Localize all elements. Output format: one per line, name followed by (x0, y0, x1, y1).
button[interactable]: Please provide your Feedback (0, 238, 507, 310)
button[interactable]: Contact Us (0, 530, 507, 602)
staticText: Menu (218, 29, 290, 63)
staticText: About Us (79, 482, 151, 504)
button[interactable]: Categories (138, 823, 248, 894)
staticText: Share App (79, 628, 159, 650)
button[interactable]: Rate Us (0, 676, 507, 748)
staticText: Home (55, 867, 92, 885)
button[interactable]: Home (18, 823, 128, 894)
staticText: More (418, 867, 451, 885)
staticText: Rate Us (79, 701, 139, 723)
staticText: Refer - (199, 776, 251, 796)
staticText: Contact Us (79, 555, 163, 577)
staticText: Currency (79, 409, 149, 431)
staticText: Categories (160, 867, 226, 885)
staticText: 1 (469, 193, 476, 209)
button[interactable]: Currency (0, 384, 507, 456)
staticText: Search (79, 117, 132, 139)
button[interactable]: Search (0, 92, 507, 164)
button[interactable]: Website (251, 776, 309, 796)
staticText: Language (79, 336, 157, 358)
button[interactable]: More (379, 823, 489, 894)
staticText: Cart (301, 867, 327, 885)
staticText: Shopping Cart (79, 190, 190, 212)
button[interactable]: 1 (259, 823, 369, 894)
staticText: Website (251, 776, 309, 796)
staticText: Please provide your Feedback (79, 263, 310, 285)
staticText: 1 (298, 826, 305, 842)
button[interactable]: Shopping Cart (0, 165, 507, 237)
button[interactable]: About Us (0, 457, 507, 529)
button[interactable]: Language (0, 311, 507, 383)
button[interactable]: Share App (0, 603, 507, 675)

----------

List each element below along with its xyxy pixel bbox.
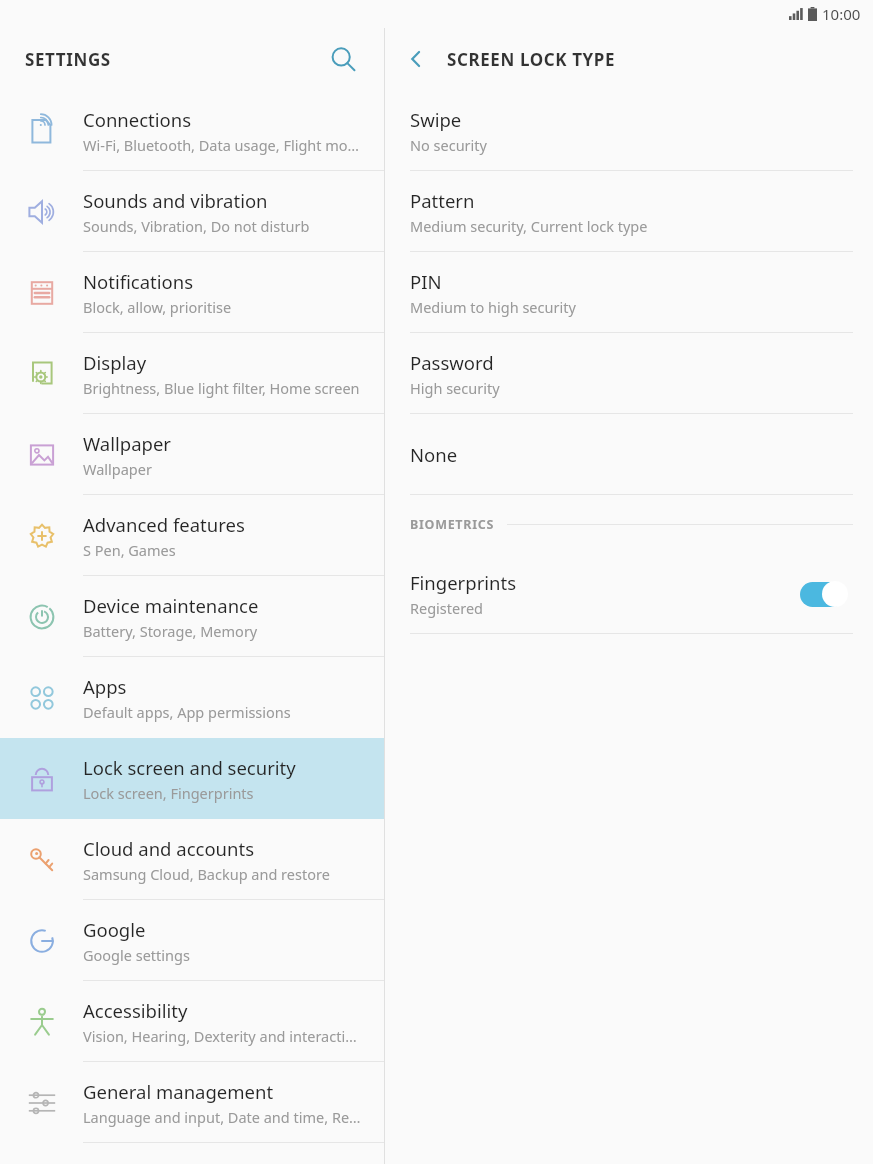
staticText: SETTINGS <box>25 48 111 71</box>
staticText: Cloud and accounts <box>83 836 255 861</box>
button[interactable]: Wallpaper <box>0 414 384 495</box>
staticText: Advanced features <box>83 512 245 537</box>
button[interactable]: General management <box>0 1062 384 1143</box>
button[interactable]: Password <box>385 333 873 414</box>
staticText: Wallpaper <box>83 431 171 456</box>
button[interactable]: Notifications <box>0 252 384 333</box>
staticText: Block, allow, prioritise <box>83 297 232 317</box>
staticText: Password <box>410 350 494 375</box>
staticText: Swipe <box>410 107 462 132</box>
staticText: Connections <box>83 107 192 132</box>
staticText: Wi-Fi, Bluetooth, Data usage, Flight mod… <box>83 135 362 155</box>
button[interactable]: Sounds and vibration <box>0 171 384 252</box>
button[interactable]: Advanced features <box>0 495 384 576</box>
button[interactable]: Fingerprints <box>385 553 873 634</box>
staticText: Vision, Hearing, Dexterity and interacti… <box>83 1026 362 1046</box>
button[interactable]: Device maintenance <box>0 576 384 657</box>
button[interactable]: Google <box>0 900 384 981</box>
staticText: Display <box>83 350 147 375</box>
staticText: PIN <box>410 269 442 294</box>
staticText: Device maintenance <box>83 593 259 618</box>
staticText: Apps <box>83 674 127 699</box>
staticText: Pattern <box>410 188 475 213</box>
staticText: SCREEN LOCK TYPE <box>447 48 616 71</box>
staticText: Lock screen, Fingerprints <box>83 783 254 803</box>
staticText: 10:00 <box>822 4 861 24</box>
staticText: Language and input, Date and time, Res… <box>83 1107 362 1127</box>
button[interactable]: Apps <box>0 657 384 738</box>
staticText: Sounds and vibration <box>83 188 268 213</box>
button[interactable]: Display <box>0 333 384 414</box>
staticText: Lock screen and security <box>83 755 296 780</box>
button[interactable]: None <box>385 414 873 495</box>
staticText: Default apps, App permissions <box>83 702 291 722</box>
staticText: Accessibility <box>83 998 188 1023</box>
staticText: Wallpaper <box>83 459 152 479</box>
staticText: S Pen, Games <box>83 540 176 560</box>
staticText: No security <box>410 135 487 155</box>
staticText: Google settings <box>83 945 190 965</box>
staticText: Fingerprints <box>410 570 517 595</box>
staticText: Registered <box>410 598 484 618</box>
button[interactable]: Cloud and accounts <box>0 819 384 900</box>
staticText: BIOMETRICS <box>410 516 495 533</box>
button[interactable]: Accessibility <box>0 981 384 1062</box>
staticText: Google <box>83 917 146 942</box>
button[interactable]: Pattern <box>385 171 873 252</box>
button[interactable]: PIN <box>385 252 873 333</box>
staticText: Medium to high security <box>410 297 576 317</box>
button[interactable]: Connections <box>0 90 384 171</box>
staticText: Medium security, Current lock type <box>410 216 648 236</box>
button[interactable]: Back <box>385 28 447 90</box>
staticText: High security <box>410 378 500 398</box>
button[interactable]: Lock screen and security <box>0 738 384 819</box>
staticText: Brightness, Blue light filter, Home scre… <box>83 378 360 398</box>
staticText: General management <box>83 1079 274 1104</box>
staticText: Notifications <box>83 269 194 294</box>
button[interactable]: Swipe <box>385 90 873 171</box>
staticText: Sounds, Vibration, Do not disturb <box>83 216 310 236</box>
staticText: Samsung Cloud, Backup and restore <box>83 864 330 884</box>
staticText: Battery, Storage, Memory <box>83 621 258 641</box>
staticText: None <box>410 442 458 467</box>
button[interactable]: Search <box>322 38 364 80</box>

----------

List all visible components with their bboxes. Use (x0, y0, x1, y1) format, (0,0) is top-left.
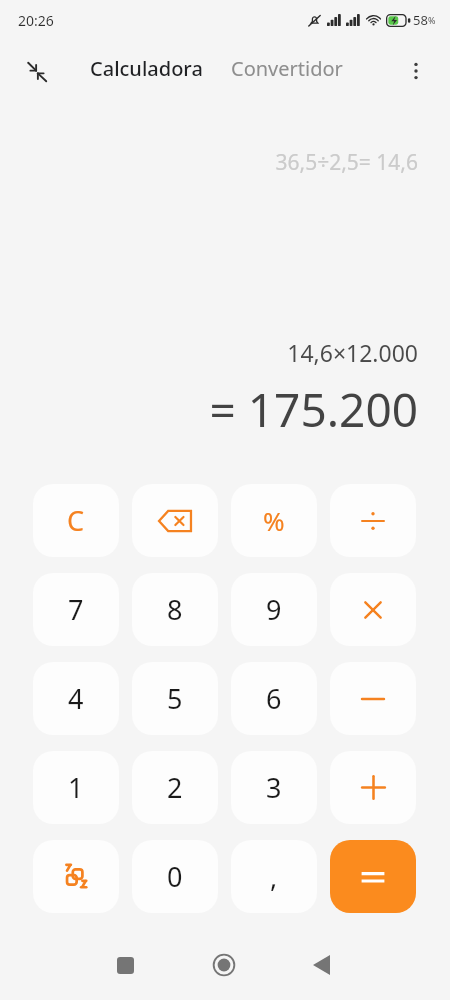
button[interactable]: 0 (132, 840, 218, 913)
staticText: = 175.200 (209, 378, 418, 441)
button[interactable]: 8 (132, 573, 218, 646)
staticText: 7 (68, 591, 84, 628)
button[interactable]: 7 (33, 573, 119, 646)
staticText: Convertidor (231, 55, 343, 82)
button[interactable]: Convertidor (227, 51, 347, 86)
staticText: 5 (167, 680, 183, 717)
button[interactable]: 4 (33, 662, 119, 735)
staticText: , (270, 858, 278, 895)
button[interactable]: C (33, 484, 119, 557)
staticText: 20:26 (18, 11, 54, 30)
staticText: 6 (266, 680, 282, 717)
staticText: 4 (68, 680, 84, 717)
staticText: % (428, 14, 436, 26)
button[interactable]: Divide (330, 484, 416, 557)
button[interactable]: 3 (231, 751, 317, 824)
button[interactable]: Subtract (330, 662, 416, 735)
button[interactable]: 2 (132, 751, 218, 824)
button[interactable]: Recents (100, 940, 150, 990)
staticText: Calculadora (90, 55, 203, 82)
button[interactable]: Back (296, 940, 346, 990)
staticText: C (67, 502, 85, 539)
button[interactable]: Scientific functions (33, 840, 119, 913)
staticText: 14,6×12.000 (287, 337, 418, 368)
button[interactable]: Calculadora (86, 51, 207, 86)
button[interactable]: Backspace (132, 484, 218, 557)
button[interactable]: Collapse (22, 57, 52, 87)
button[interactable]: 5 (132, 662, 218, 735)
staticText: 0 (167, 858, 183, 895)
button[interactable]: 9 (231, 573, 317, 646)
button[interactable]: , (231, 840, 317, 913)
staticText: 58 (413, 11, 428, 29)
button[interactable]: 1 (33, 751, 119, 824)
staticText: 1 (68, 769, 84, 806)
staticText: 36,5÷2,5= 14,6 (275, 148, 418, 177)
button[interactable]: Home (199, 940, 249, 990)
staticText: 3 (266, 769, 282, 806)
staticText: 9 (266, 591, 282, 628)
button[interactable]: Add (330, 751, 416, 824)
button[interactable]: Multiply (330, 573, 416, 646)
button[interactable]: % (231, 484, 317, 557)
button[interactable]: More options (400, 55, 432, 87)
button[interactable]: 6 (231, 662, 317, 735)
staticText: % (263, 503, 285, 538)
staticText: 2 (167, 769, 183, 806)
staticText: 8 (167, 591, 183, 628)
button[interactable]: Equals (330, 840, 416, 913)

----------

- [What is expected] Copy out every line of the material above that contains the string "More".

- [Result]
staticText: More (418, 867, 451, 885)
button[interactable]: More (379, 823, 489, 894)
button[interactable]: More options (400, 55, 432, 87)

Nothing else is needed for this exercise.